## [DATA]
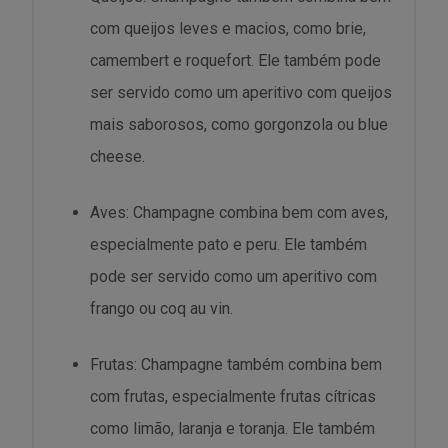
com queijos leves e macios, como brie,
camembert e roquefort. Ele também pode
ser servido como um aperitivo com queijos
mais saborosos, como gorgonzola ou blue
cheese.
Aves: Champagne combina bem com aves,
especialmente pato e peru. Ele também
pode ser servido como um aperitivo com
frango ou coq au vin.
Frutas: Champagne também combina bem
com frutas, especialmente frutas cítricas
como limão, laranja e toranja. Ele também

## [ACTIVITY]
Only the lines from the one containing "mais saborosos, como gorgonzola ou blue" through the last line of the records are to be set down, exactly as they appear.

## [ANSWER TO THIS TASK]
mais saborosos, como gorgonzola ou blue
cheese.
Aves: Champagne combina bem com aves,
especialmente pato e peru. Ele também
pode ser servido como um aperitivo com
frango ou coq au vin.
Frutas: Champagne também combina bem
com frutas, especialmente frutas cítricas
como limão, laranja e toranja. Ele também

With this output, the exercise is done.